Karina Ruiz is an activist. She studied biochemistry in college, and does real estate part-time. Ruiz was born in Mexico. Ruiz can work and drive legally in the United States because she’s in the Deferred Action for Childhood Arrivals program (DACA).

“And the Supreme Court has to go beyond the technicalities and do the right thing to protect people like myself,” she said.

Ruiz recently shepherded like-minded marchers through one of Phoenix’s main arteries. The next morning she hopped on a flight to Washington, D.C. Ruiz said she’ll be inside the U.S. Supreme Court when the final round of the fight for DACA starts Tuesday morning.

It’s taken a little more than two years for DACA to rise through the judiciary system. But the questions before the high-court have little to do with whether nearly 25,000 Arizonans have earned a shot at citizenship.

“If [the Justices] want to be on the right (side) of history, they have to go beyond just the procedure. But really look at the whole issue and look at our lives that are at stake,” she said.

Ruiz is executive director of the Arizona Dream Act Coalition. She’s been a KJZZ source for years. But it’s been almost two decades since the mother of three U.S. citizens first heard Congress might give her, and millions of other so-called DREAMers, a shot at citizenship. It's a significant step beyond DACA, and something Congress has yet to approve.

“I became a grandma waiting for the DREAM Act,” she said.

In the meantime, Ruiz is grateful for the protection against deportation that DACA gives her, and roughly 661,000 others. So many immigrants get no help, she said. Life has been a roller coaster for the last couple years. Ruiz wakes up every day with a question. 

“What is Trump going to Tweet that’s going to really affect my life, and put me at risk of deportation, and at risk of being separated from my family?”

In 2017, a group of state attorneys general threatened a lawsuit to force President Donald Trump’s hand on a campaign promise he’d softened on since taking office.

DACA recipients watched in Phoenix as then-Attorney General Jeff Sessions said DACA — created by executive order under President Barack Obama — would soon be gone.

“Such an open-ended circumvention of immigration laws was an unconstitutional exercise of authority by the executive branch,” he said.

Lawsuits quickly followed. Then came rulings that kept DACA going during the legal fight.

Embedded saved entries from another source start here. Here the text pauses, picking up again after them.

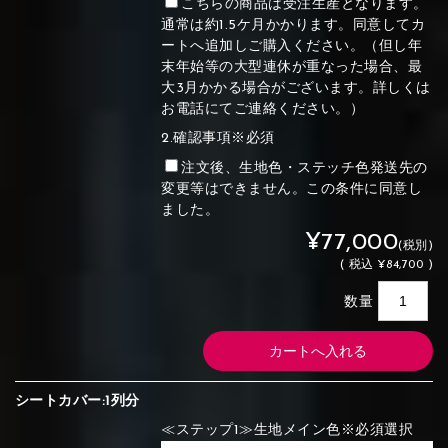
こちらの商品は受注生産となります。
通常は約1.5ケ月かかります。同意してカ
ートへ追加しご購入ください。（但し年
末年始等の大型連休が重なった場合、最
大3月かかる場合がございます。詳しくは
お電話にてご連絡ください。）
2.確認事項※必須
注文後、生地色・ステッチ色発送先の
変更等はできません。この条件に同意し
ました。
¥77,000
(税別)
(
税込
¥84,700 )
数量
シートカバー:1列分
≪ステップ1≫生地メイン色※必須選択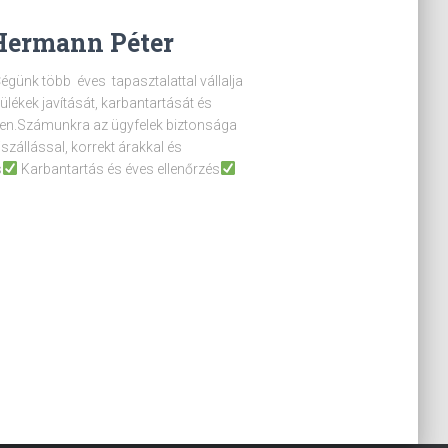
 Hermann Péter
günk több éves tapasztalattal vállalja
lékek javítását, karbantartását és
ken.Számunkra az ügyfelek biztonsága
szállással, korrekt árakkal és
s
Karbantartás és éves ellenőrzés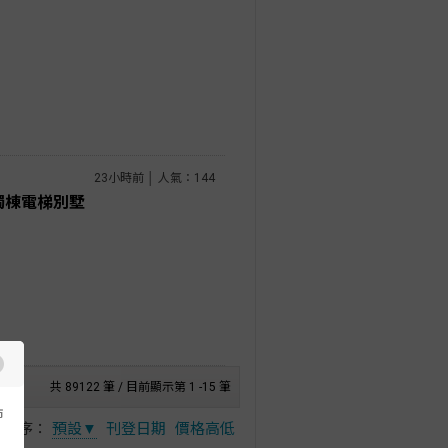
23小時前 │ 人氣：144
獨棟電梯別墅
共 89122 筆 / 目前顯示第 1 -15 筆
市
排序：
預設▼
刊登日期
價格高低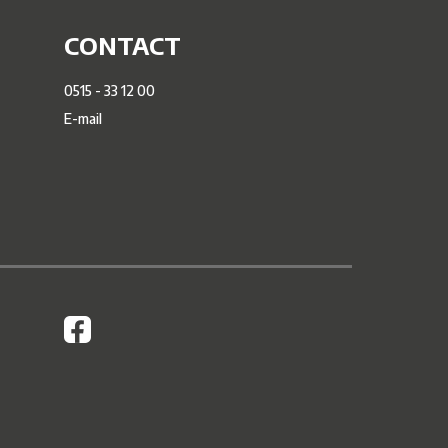
CONTACT
0515 - 33 12 00
E-mail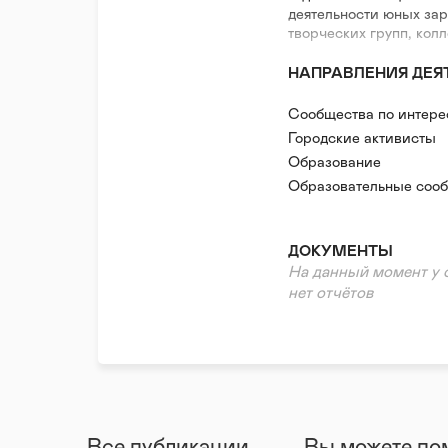
деятельности юных за
творческих групп, колл
НАПРАВЛЕНИЯ ДЕЯ
Сообщества по интер
Городские активисты
Образование
Образовательные соо
ДОКУМЕНТЫ
На данный момент у 
нет отчётов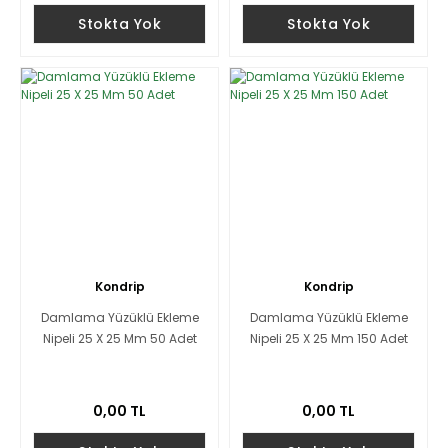
Stokta Yok
Stokta Yok
Kondrip
Kondrip
Damlama Yüzüklü Ekleme
Damlama Yüzüklü Ekleme
Nipeli 25 X 25 Mm 50 Adet
Nipeli 25 X 25 Mm 150 Adet
0,00 TL
0,00 TL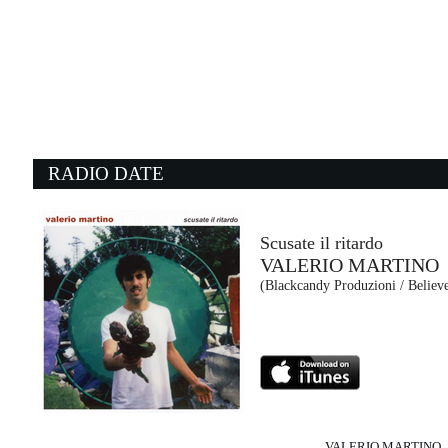
05:11:30
Bam Bam Bambina
ELETTRA LAMBORGHINI
EMI (UMG)
04:49:36
0
Evil Ways
S
SANTANA
C
Sony Music (SME)
At
RADIO DATE
05:05:34
0
Nightshift Superstar
S
MUSE
P
Warner Music (WMG)
Ep
Scusate il ritardo
VALERIO MARTINO
04:58:52
0
(Blackcandy Produzioni / Believe
Aria
d
ARGY & OMNYA
O
Afterlife (-)
E
VALERIO MARTINO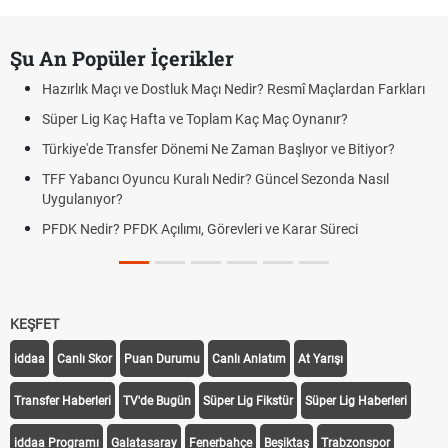
Şu An Popüler İçerikler
Hazırlık Maçı ve Dostluk Maçı Nedir? Resmî Maçlardan Farkları
Süper Lig Kaç Hafta ve Toplam Kaç Maç Oynanır?
Türkiye'de Transfer Dönemi Ne Zaman Başlıyor ve Bitiyor?
TFF Yabancı Oyuncu Kuralı Nedir? Güncel Sezonda Nasıl
Uygulanıyor?
PFDK Nedir? PFDK Açılımı, Görevleri ve Karar Süreci
KEŞFET
iddaa
Canlı Skor
Puan Durumu
Canlı Anlatım
At Yarışı
Transfer Haberleri
TV'de Bugün
Süper Lig Fikstür
Süper Lig Haberleri
iddaa Programı
Galatasaray
Fenerbahçe
Beşiktaş
Trabzonspor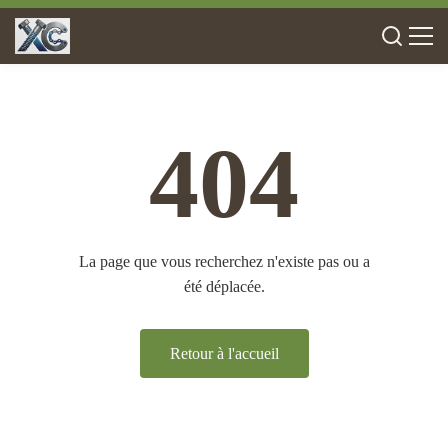
404
La page que vous recherchez n'existe pas ou a
été déplacée.
Retour à l'accueil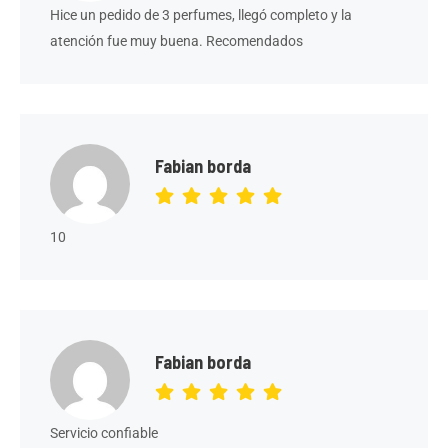
Hice un pedido de 3 perfumes, llegó completo y la
atención fue muy buena. Recomendados
Fabian borda
10
Fabian borda
Servicio confiable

A final win for DACA would mostly likely result from the Supreme Court determining that the administration chose to end the program on a whim, and for fickle reasons, said attorney Ray Ybarra Maldonado.

“In administrative law, you have to give a reason for why you are terminating a program or making the change,” he said.

The high-court may also end DACA by concluding it doesn’t have power over the administration’s decision, Ybarra Maldonado said.

“If he we see a loss here, I think we’re going to see it on a technical ground. The Supreme Court is going to technically punt the issue of the morality,” he said.

This means neither potential outcome leans heavily on whether DACA recipients have earned a right to stay. Polls have repeatedly shown that most Americans think they have.

If a majority of five Supreme Court justices keeps DACA alive, it’s not a permanent fix to a decades old problem.

“What we’re talking about here is continuing a band aid program. Not about a solution whatsoever, Ybarra Maldonado said.

Karina Ruiz, leader of the Arizona Dream Act Coalition, stopped the immigrant rights march at Sen. Martha McSally’s office on Camelback Road. Then she introduced DACA recipient Carlos Yanez as the first speaker

Yanez is a college student. KJZZ first interviewed him on the day DACA was canceled. Back then, Yanez said no DACA meant fight or flight. That fear is still there, he said. But what Yanez told the crowd showed that activism has become a way for him to confront it.

“I am more than just my permit. This is my home. My family is here. My friends are here. The people I love are here. So whatever happens at the Supreme Court, I will not leave,” he said.

Since DACA was canceled and resuscitated, Yanez said he’s done acts of civil disobedience, heard people’s cries, and saw them arrested. The experience was why he changed career plans from medicine to law.

“And I just felt if I’m not willing to the same, then do I deserve this?”

Yanez also traveled to Washington D.C., where he’ll be outside the Supreme Court as it weighs his future.

For more on this, The Show spoke to Reyna Montoya. She’s a DACA recipient who leads Aliento, a community organization that promotes healing in immigrant communities through art and storytelling. On Tuesday morning she was camped out, waiting in line outside of the U.S. Supreme Court to hear the arguments.

The Show also spoke with Abril Gallardo with Living United for Change in Arizona, a group that advocates for social justice in Arizona. She’s also a DACA recipient and was inside the court Tuesday morning.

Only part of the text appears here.